As described in detail above, in a bipolar electrode plate for a lead storage battery in which a positive electrode active material is formed on one surface and a negative electrode active material is formed on the other surface using a substrate made of a corrosion resistant metal,
A bipolar electrode plate for a lead storage battery in which a conductive oxide layer and a dense PbO ₂ layer are formed on the positive electrode active material side of the substrate, and a lead layer or a lead alloy layer is formed on the negative electrode active material side of the substrate. Since a bipolar lead acid battery having excellent life performance can be obtained by using, the industrial value thereof is extremely great.

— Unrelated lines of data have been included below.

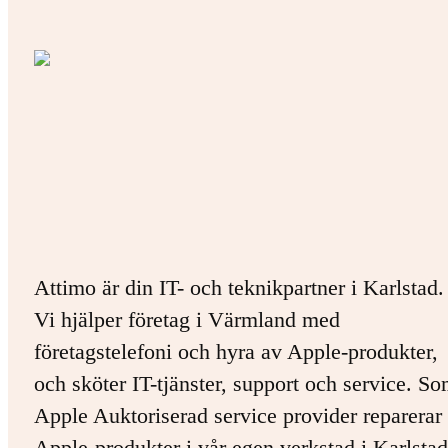
Attimo är din IT- och teknikpartner i Karlstad.
Vi hjälper företag i Värmland med
företagstelefoni och hyra av Apple-produkter,
och sköter IT-tjänster, support och service. S
Apple Auktoriserad service provider reparerar 
Apple-produkter i vår egen verkstad i Karlstad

[Brief description of drawings]

FIG. 1 is a diagram showing the relationship between the porosity and the reactivity of a PbO ₂ layer.

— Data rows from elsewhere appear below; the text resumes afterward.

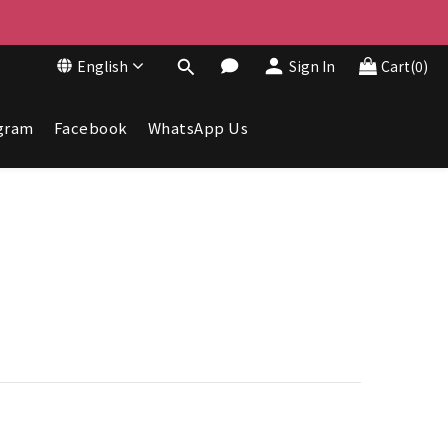
English
Sign In
Cart(0)
gram
Facebook
WhatsApp Us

FIG. 2 is a sectional structural view showing an example of a bipolar electrode plate according to the present invention.

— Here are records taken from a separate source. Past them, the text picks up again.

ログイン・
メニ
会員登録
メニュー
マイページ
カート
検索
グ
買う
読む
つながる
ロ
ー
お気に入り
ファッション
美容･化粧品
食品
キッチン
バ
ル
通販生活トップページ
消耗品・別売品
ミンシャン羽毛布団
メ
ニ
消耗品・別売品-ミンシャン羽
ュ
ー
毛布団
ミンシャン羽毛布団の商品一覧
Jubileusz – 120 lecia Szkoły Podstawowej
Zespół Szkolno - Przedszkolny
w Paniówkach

FIG. 3 is a view showing a substrate having hemispherical irregularities.

FIG. 4 is a view showing a base body having a rectangular parallelepiped unevenness.

FIG. 5 is a view showing a base body having wavy unevenness.

FIG. 6 is a diagram showing an example of a bipolar electrode plate.

FIG. 7 is a diagram showing a battery using a bipolar electrode plate.

FIG. 8 is a diagram showing a battery using a bipolar electrode plate.

[Explanation of symbols]

1 Corrosion-Resistant Metal Base 2 Conductive Oxide Layer 3 α-PbO ₂ 4 β-PbO ₂ 5 Positive Electrode Active Material 6 Lead or Lead Alloy Layer 7 Negative Electrode Active Material 8 Irregularities 9 Cell Separation Area 10 Positive Electrode Active Material Filled Surface 11 Negative Electrode Active material filled surface 12 Bipolar electrode plate 13 Separator 14 Positive electrode terminal 15 Negative electrode terminal 16 Resin frame 17 Liquid injection port 18. Exhaust valve

Claims (5)

[Claims] 1. A bipolar electrode plate for a lead storage battery, comprising a substrate made of a corrosion-resistant metal and having a positive electrode active material formed on one surface and a negative electrode active material formed on the other surface, wherein the positive electrode active material side of the substrate is electrically conductive. A bipolar electrode plate for a lead storage battery, characterized in that a conductive oxide layer and a dense PbO ₂ layer are formed, and a lead layer or a lead alloy layer is formed on the negative electrode active material side of the substrate. 2. The bipolar electrode plate for a lead storage battery according to claim 1, wherein the substrate made of a corrosion resistant metal is titanium, zirconium, niobium, tantalum, tungsten or a base alloy thereof. 3. The dense PbO ₂ layer is α-PbO ₂ or β-PbO ₂ , or α-PbO ₂ and β-PbO ₂
The bipolar electrode plate for a lead storage battery according to claim 1, wherein the bipolar plates are alternately laminated. 4. The lead-acid battery bipolar plate according to claim 1, wherein the dense PbO ₂ layer has 10% or less of pores having a diameter of 10 μm or less in a volume thereof. 5. The lead-acid battery bipolar plate according to claim 1, wherein the active material layer-forming surface of the substrate is provided with irregularities.